Media Statement

22 September 2016

Deputy Minister Landers participates in the High-Level Meeting on the Right to Development at the UN in New York

International Relations and Cooperation Deputy Minister Luwellyn Landers has today, Thursday, 22 September 2016, participated in a High-level Meeting on the sidelines of the General Debate of the 71st session of the UN General Assembly in New York, to mark the  30th anniversary of the UN Declaration on the Right to Development.

This Declaration was adopted through the landmark UN General Assembly resolution 41/128 of 1986.

"Sadly, not much progress has been registered in terms of the realisation of the objectives of the Declaration," said Deputy Minister Landers when he delivered South Africa's statement during the meeting.

The rationale behind the UN Declaration on the Right to Development is to create conducive conditions at the national, regional and international levels so as to ensure the constant improvement to the quality of life of people everywhere.

Therefore, the right to development encapsulates the practical enjoyment of all human rights and fundamental freedoms by all people.

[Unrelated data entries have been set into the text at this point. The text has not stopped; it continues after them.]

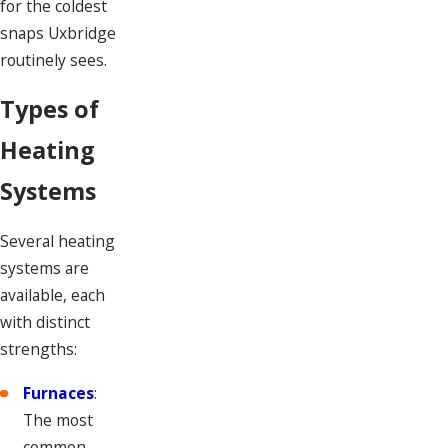
for the coldest
snaps Uxbridge
routinely sees.
Types of
Heating
Systems
Several heating
systems are
available, each
with distinct
strengths:
Furnaces
:
The most
common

In this regard, Deputy Minister Landers stressed that: "The right to development is indispensable. It is intrinsically linked to the enjoyment of economic, social and cultural rights, which are essential in ensuring the enhancement of the quality of life of those afflicted by extreme poverty. The notion of the right to development is therefore central and underpins the achievement of the Millennium Development Goals (MDGs), Sustainable Development Goals (SDGs) and other Internationally Agreed Development Goals."

One of the major concerns and key challenges is the absence of consensus on the means of implementation for the attainment of these goals and development.

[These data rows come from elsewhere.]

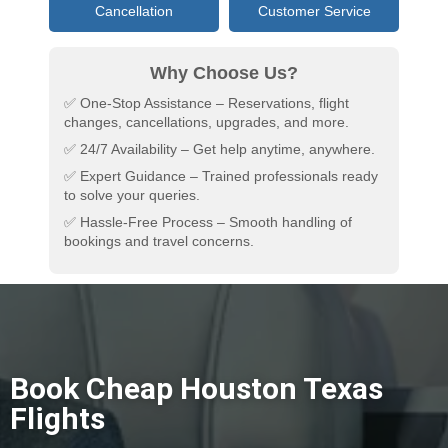
Cancellation
Customer Service
Why Choose Us?
✅ One-Stop Assistance – Reservations, flight
changes, cancellations, upgrades, and more.
✅ 24/7 Availability – Get help anytime, anywhere.
✅ Expert Guidance – Trained professionals ready
to solve your queries.
✅ Hassle-Free Process – Smooth handling of
bookings and travel concerns.
Book Cheap Houston Texas
Flights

"We require a paradigm shift from posturing and the apparent lack of political will to take concrete steps for the commitment of the requisite resources at all levels necessary to the achievement of these goals," said the Deputy Minister.

The South African Constitution internalises the letter and spirit of the UN Bill of Rights as contained in Chapter 2 of the UN Charter.

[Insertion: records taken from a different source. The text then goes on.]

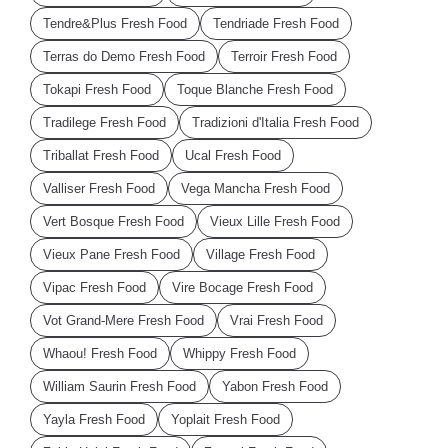
Tendre&Plus Fresh Food
Tendriade Fresh Food
Terras do Demo Fresh Food
Terroir Fresh Food
Tokapi Fresh Food
Toque Blanche Fresh Food
Tradilege Fresh Food
Tradizioni d'Italia Fresh Food
Triballat Fresh Food
Ucal Fresh Food
Valliser Fresh Food
Vega Mancha Fresh Food
Vert Bosque Fresh Food
Vieux Lille Fresh Food
Vieux Pane Fresh Food
Village Fresh Food
Vipac Fresh Food
Vire Bocage Fresh Food
Vot Grand-Mere Fresh Food
Vrai Fresh Food
Whaou! Fresh Food
Whippy Fresh Food
William Saurin Fresh Food
Yabon Fresh Food
Yayla Fresh Food
Yoplait Fresh Food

The economic, social and cultural rights in the South African national context, are a legitimate subject of litigation in courts of law.

Deputy Minister Landers mentioned that South Africa's national position has inspired and confirmed the notion of justifiability and the progressive realisation at the level of the UN human rights system.

"We believe fully in the General Recommendations 9 and 12 of the Committee on Economic, Social and Cultural Rights," said the Deputy Minister.

International cooperation is an obligation by all States in terms of the Charter of the United Nations. This principle of international law is paramount to the realisation of the right to development.

States are duty-bound to ensure that their collective actions contribute to an enabling international environment for development.

However, Deputy Minister raised concern that the growing practice of using human rights as a conditionality for development cooperation contradicts the principle of international cooperation and is an undue impediment to the realisation of the right to development.

"States should refrain from this practise. South Africa reiterates the collective position of the Summit of the Non-Aligned Movement taken in Havana, Cuba, in September 2006 for the UN human rights system to elaborate a Convention on the Right to Development as a matter of urgency, necessity, and priority," said the Deputy Minister.

Furthermore, Deputy Minister Landers stated that South Africa strongly believes that the corporate sector has a responsibility and an obligation to invest in social development, particularly in those countries where they have business activities.

"Such investments would significantly contribute to the mobilization of local resources which are necessary for the realisation of the right to development," said the Deputy Minister.

In conclusion, the Deputy Minister highlighted the fact that the right to development is about the economic, social and cultural development of people. Failure to realise this noble goal, would be a betrayal of the core principles of the UN Charter and, in particular, the billions of people worldwide who continue to linger in conditions of hopelessness that are afflicted by debilitating poverty.

"South Africa will continue to advocate for the eradication of poverty, which is an affront on human dignity, and therefore a violation of human rights," the Deputy Minister concluded.